Stating that the Turkish military and Free Syrian Army (FSA) fighters have captured the strategic Bursaya Mountain in Afrin, Erdoğan said: “They did it some despite some impertinent people. They did it despite the European Parliament. Some in the EP call Turkish troops ‘occupiers.’ You [Europeans] should look at your past, what you did in Africa.”
Erdoğan also said 484 terrorists, seven Turkish troops and 13 FSA fighters have been killed in the Afrin operation.

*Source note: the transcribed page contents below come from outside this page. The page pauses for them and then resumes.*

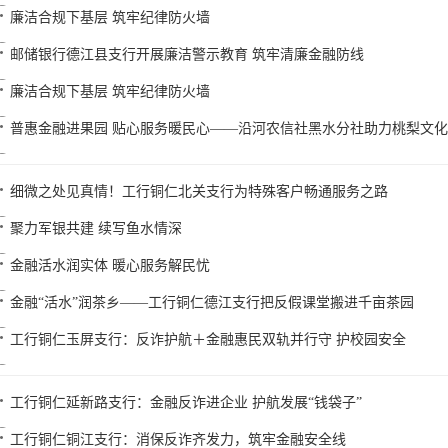
廉洁合规下基层 筑牢纪律防火墙
邮储银行德江县支行开展廉洁警示教育 筑牢清廉金融防线
廉洁合规下基层 筑牢纪律防火墙
普惠金融进果园 贴心服务暖民心——沿河农信社黑水分社助力桃梨文
细微之处见真情！工行铜仁北关支行为特殊客户畅通服务之路
聚力军银共建 续写鱼水情深
金融活水润实体 暖心服务解民忧
金融“活水”润茶乡——工行铜仁德江支行把反假课堂搬进千亩茶园
工行铜仁玉屏支行：反诈护航＋金融惠民双轨并行守 护校园安全
工行铜仁延新路支行：金融反诈进企业 护航发展“钱袋子”
工行铜仁铜江支行：消保反诈齐发力，筑牢金融安全线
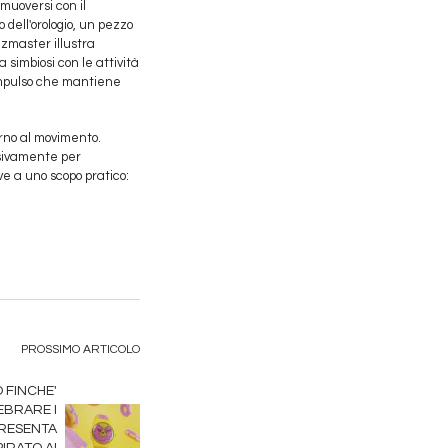
 muoversi con il
 dell'orologio, un pezzo
zzmaster illustra
imbiosi con le attività
 impulso che mantiene
orno al movimento.
ssivamente per
e a uno scopo pratico:
PROSSIMO ARTICOLO
 FINCHE'
LEBRARE I
RESENTA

The Turkish military and FSA fighters on Jan. 20 launched Operation Olive Branch in Afrin against the Syrian Kurdish Democratic Union Party (PYD).
Three civilians were also killed in rocket attacks targeting the Turkish border cities Reyhanlı and Kilis.
Turkish Foreign Minister Mevlüt Çavuşoğlu on Saturday called on the United States to withdraw personnel from the Kurdish-held town of Manbij in northern Syria, amid tension that escalated between Ankara and Washington following Turkey’s operation in Afrin.
President Erdoğan on Friday reacted to calls from the US to wrap up the operation in Afrin, defying Washington and saying that Manbij would be the next target.
Manbij is controlled by the Kurdish-led, US-backed PYD, which Turkey sees as the Syrian extension of the outlawed Kurdistan Workers’ Party (PKK).
President Erdoğan on Oct. 8 said Turkey would not allow a Kurdish corridor in Syria extending along the Turkish border to the Mediterranean.